Research IT Documentation¶
Welcome to the Research IT documentation website. Research IT supports computing and storage services via the Berkeley Research Computing (BRC) group, as well as tools and expertise for managing research data via the Research Data Management (RDM) group.
- Analytics Environments on Demand (AEoD)
- Cloud Computing Support
- High Performance Computing (Savio)
- Research Data Management
- Secure Research Data & Compute (SRDC)
Research IT offers consulting for UC Berkeley researchers. From identifying the best computing solution to working with sensitive data, Research IT consultants are poised at the intersection of research and technology and can help. We are here to help understand your needs, match you to appropriate resources, and help you get started using them. Our diverse team is made up of experts in both data and computing from a wide variety of domains. Visit our office hours or get in touch to get help.
Research IT Facilitated Resources¶
The sections below list information on computational resources both directly provided and facilitated by Research IT. It is meant to be a summary and overview of the research computing landscape and is not exhaustive. For more information about any of the resources listed here, please either click the linked name of the resource to visit its webpage or get in touch with BRC consulting so that we may discuss the system(s) most appropriate for your workflows.
Resources directly provided by Research IT¶
Research IT facilitates access to three main resources on the UCB campus: the Savio Linux cluster, AEoD virtual machines, and Secure Research Data and Compute (SRDC) virtual machines and Linux cluster.

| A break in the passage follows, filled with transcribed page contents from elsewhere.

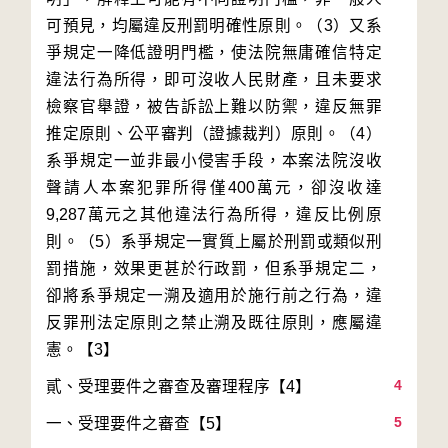
可預見，均屬違反刑罰明確性原則。（3）又系
爭規定一降低證明門檻，使法院無庸確信特定
違法行為所得，即可沒收人民財產，且未要求
檢察官舉證，被告訴訟上難以防禦，違反無罪
推定原則、公平審判（證據裁判）原則。（4）
系爭規定一並非最小侵害手段，本案法院沒收
聲請人本案犯罪所得僅400萬元，卻沒收達
9,287萬元之其他違法行為所得，違反比例原
則。（5）系爭規定一實質上屬於刑罰或類似刑
罰措施，效果更甚於行政罰，但系爭規定二，
卻將系爭規定一溯及適用於施行前之行為，違
反罪刑法定原則之禁止溯及既往原則，應屬違
4
5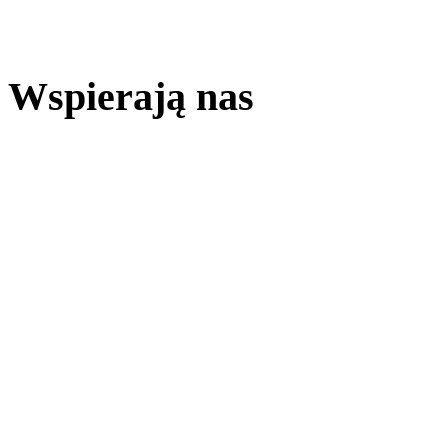
Wspierają nas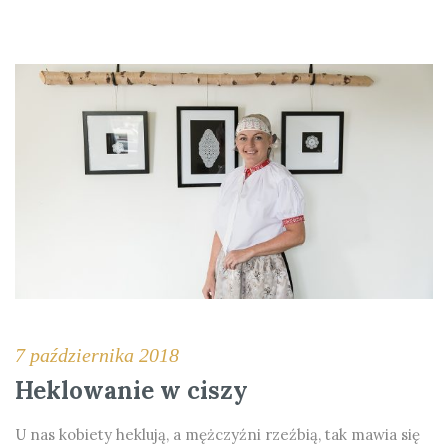
7 października 2018
Heklowanie w ciszy
U nas kobiety heklują, a mężczyźni rzeźbią, tak mawia się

|Savio||Analytics Environments on Demand (AEoD)||Secure Research Data and Compute|
|Best suited for||Traditional HPC, Linux workflows, batch job submission||Interactive work in Windows / Linux environments, scalable memory needs (2-64 GB of RAM or more)||Interactive and traditional HPC workflows for highly sensitive data|
|Max. job time||72 hours (unlimited for Condo users)||Variable based on MOU||Variable based on MOU|
|Storage options||10GB Home Directory, Condo Storage||5GB personal storage, optional CIFS NAS mounting||Variable based on MOU|
|Data transfer options||scp & sftp, rclone to Berkeley Box & bDrive, Globus endpoints via dtn.brc.berkeley.edu||bDrive via Google Drive folder sync (recommended), Berkeley Box via Box Sync or CyberDuck||Secure data mover via scp & sftp|
|Sensitive data? 1||P1/P2/P3||P1/P2/P3||P4|
|Cost||Free (optional purchasing)||Free (with MOU)||Free (with MOU), additional purchasing|
If you are interested in using the Savio cluster, please see our extensive documentation for more information, including technical specifications. If you have questions about the cluster and how it might fit into your workflow, please email us at email@example.com with a brief description of your project, a concise overview of the software and data you're using, and a summary of what stage you are at in your research process.

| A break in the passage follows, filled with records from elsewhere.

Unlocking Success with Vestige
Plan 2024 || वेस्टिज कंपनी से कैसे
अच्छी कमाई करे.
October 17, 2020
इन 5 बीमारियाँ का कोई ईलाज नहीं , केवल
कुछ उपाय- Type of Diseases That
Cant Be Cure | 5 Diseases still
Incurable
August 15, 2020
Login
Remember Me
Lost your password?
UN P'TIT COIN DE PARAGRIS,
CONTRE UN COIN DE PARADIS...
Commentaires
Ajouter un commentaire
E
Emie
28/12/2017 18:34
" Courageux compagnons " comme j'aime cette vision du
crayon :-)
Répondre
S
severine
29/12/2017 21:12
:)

If you are interested in using AEoD with your Windows software, please email us at firstname.lastname@example.org.
Resources facilitated (not directly provided) by Research IT¶
ACCESS (formerly XSEDE) is an NSF-funded platform that provides access to a variety of computational and storage resources for US-based university and non-profit researchers at no cost. BRC can provide interested UCB researchers with access to our limited trial allocation to test out the various resources ACCESS provides. Below we list a few of the main computational resources available on ACCESS, along with their associated storage options.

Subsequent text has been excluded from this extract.